ローカル路線を巡って近鉄と四日市市が泥沼の対立、決断はこの夏杉山淳一の時事日想(2/6 ページ)

» 2013年03月15日 08時01分 公開
[杉山淳一,Business Media 誠]

近鉄内部線・八王子線とは

西日野行きの通学列車

 内部線と八王子線は、三重県四日市市で運行されている路線だ。近鉄内部線は近鉄四日市と内部を結ぶ5.7キロメートルの路線。八王子線は内部線の日永駅(ひながえき)から分岐して、ひと駅先の西日野を結ぶ1.3キロメートル路線である。近鉄のターミナル、大阪・名古屋・京都から見れば辺境のローカル線。しかし四日市市は人口30万人超の都市だ。内部線と八王子線は過疎地のローカル線ではない。都市近郊路線と言える。

 この路線はもともと地元資本が軽便鉄道(けいべんてつどう:一般的な鉄道よりも規格が低く、安く造られた鉄道)の規格で建設し、1965年(昭和40年)に近鉄が合併して現在に至っている。だから、大手私鉄第1位の路線網を持つ近鉄としては特殊な路線である。線路幅が狭いナローゲージで、電車の大きさも小ぶりだし、使用する電圧も低い。趣味的にはかわいい姿である。が、なにぶん半数は昭和20年代に造られた古い車両だ。メンテナンスが大変そうだ。

 電車が小さいといっても車内は都営地下鉄大江戸線くらいの広さがある。車体の長さは15メートルで、これも大江戸線の16メートルに近い。関西の鉄道では大阪市営地下鉄の長堀鶴見緑地線や今里筋線のサイズに相当する。もっとも、内部線・八王子線のほうが天井が高いから広く感じるし、外見も細長く見える。その電車が2両または3両連結で運行している。

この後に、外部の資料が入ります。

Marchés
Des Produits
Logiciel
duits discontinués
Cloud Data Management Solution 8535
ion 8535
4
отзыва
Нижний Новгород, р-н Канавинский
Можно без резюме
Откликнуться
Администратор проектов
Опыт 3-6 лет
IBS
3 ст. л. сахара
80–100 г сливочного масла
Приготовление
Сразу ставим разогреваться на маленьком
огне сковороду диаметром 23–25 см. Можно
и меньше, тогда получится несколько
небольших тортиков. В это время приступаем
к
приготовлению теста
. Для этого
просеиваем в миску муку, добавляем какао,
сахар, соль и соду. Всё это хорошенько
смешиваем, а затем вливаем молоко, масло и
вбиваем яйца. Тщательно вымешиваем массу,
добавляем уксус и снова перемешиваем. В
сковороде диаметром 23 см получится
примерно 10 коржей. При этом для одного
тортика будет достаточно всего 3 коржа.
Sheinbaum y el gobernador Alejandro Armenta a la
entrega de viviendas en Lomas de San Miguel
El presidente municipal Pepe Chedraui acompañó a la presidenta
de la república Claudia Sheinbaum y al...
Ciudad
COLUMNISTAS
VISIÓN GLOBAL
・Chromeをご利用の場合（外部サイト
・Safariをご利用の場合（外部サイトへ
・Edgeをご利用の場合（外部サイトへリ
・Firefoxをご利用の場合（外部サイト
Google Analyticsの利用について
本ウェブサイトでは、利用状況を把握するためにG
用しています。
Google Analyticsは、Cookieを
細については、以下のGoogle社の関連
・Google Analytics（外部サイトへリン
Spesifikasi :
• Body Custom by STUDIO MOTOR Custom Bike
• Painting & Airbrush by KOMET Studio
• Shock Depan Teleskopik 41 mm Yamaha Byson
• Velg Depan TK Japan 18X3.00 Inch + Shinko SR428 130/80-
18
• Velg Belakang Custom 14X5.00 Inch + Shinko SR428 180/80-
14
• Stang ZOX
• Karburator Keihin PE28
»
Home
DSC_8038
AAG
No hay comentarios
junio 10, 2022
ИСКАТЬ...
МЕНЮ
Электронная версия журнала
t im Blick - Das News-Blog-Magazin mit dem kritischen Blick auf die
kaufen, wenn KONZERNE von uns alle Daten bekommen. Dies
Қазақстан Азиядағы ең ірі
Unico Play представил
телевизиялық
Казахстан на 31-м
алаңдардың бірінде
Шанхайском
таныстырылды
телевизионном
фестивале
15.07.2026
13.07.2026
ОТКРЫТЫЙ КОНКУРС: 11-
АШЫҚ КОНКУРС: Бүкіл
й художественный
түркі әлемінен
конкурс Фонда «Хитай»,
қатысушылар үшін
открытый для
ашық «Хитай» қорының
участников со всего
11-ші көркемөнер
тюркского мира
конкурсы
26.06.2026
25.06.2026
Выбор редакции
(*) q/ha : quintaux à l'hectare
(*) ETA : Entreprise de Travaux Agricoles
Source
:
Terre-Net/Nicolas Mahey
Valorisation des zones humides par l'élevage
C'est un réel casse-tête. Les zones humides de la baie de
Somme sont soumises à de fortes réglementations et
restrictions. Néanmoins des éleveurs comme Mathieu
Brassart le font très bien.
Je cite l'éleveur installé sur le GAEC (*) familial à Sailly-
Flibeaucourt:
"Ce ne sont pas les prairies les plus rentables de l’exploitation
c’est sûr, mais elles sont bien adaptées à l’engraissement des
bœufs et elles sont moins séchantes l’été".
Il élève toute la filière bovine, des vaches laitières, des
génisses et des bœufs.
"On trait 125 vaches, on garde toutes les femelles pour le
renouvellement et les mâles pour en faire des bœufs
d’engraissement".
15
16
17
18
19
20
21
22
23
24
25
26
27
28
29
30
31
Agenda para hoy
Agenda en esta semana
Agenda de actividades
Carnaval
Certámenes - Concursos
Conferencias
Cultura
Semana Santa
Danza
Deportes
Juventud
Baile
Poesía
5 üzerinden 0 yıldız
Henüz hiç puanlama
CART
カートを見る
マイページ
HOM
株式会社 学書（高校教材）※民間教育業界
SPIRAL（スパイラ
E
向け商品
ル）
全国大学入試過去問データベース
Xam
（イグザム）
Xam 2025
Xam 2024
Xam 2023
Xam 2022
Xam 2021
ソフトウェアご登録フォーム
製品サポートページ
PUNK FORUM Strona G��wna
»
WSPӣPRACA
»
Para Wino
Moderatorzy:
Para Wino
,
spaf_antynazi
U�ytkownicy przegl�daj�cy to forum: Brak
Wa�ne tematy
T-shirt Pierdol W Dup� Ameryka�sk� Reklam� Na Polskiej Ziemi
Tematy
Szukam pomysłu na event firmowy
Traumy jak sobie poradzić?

 内部線・八王子線の運行頻度はともに1時間に2往復程度。通勤時間帯は増発される。また、八王子線も近鉄四日市駅まで直通するため、近鉄四日市駅は日中は15分おき、通勤通学時間帯は約10分おきに発着する。実際に乗ってみると、通勤通学時間帯は座席が全て埋まり、入り口付近に立ち客がある程度の混雑ぶり。夕方の下りも座席が埋まる。夕方上りはガラガラとはいえ、都市近郊鉄道の典型的な輸送状況に見える。

 単線で、ほとんどの駅を無人化して、電車もワンマン運転にして、これだけお客さんが乗っても赤字とは……鉄道とはいかにお金がかかり、利益の薄い事業だろう。